WHEREIN IS CONTINUED THE DROLL ADVENTURE OF THE PUPPET-SHOWMAN, TOGETHER WITH OTHER THINGS IN TRUTH RIGHT GOOD All were silent, Tyrians and Trojans; I mean all who were watching the show were hanging on the lips of the interpreter of its wonders, when drums and trumpets were heard to sound inside it and cannon to go off.
The noise was soon over, and then the boy lifted up his voice and said, "This true story which is here represented to your worships is taken word for word from the French chronicles and from the Spanish ballads that are in everybody's mouth, and in the mouth of the boys about the streets.
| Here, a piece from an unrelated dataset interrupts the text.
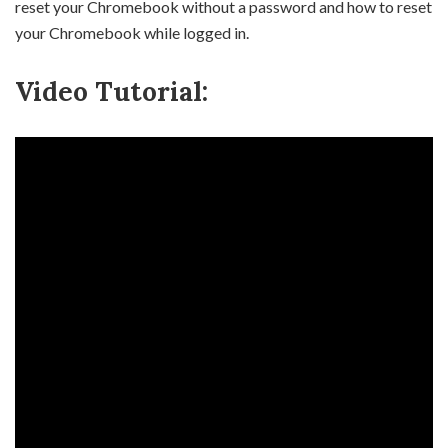
reset your Chromebook without a password and how to reset
your Chromebook while logged in.
Video Tutorial: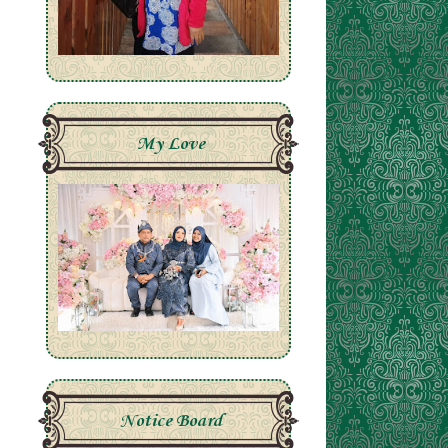
My Love
Notice Board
Its subject is the release by Senor Don Gaiferos of his wife Melisendra, when a captive in Spain at the hands of the Moors in the city of Sansuena, for so they called then what is now called Saragossa; and there you may see how Don Gaiferos is playing at the tables, just as they sing it-- At tables playing Don Gaiferos sits, For Melisendra is forgotten now.
And that personage who appears there with a crown on his head and a sceptre in his hand is the Emperor Charlemagne, the supposed father of Melisendra, who, angered to see his son-in-law's inaction and unconcern, comes in to chide him; and observe with what vehemence and energy he chides him, so that you would fancy he was going to give him half a dozen raps with his sceptre; and indeed there are authors who say he did give them, and sound ones too; and after having said a great deal to him about imperilling his honour by not effecting the release of his wife, he said, so the tale runs, Enough I've said, see to it now.
Observe, too, how the emperor turns away, and leaves Don Gaiferos fuming; and you see now how in a burst of anger, he flings the table and the board far from him and calls in haste for his armour, and asks his cousin Don Roland for the loan of his sword, Durindana, and how Don Roland refuses to lend it, offering him his company in the difficult enterprise he is undertaking; but he, in his valour and anger, will not accept it, and says that he alone will suffice to rescue his wife, even though she were imprisoned deep in the centre of the earth, and with this he retires to arm himself and set out on his journey at once.

Now let your worships turn your eyes to that tower that appears there, which is supposed to be one of the towers of the alcazar of Saragossa, now called the Aljaferia; that lady who appears on that balcony dressed in Moorish fashion is the peerless Melisendra, for many a time she used to gaze from thence upon the road to France, and seek consolation in her captivity by thinking of Paris and her husband.

Observe, too, a new incident which now occurs, such as, perhaps, never was seen.

Do you not see that Moor, who silently and stealthily, with his finger on his lip, approaches Melisendra from behind?
Observe now how he prints a kiss upon her lips, and what a hurry she is in to spit, and wipe them with the white sleeve of her smock, and how she bewails herself, and tears her fair hair as though it were to blame for the wrong.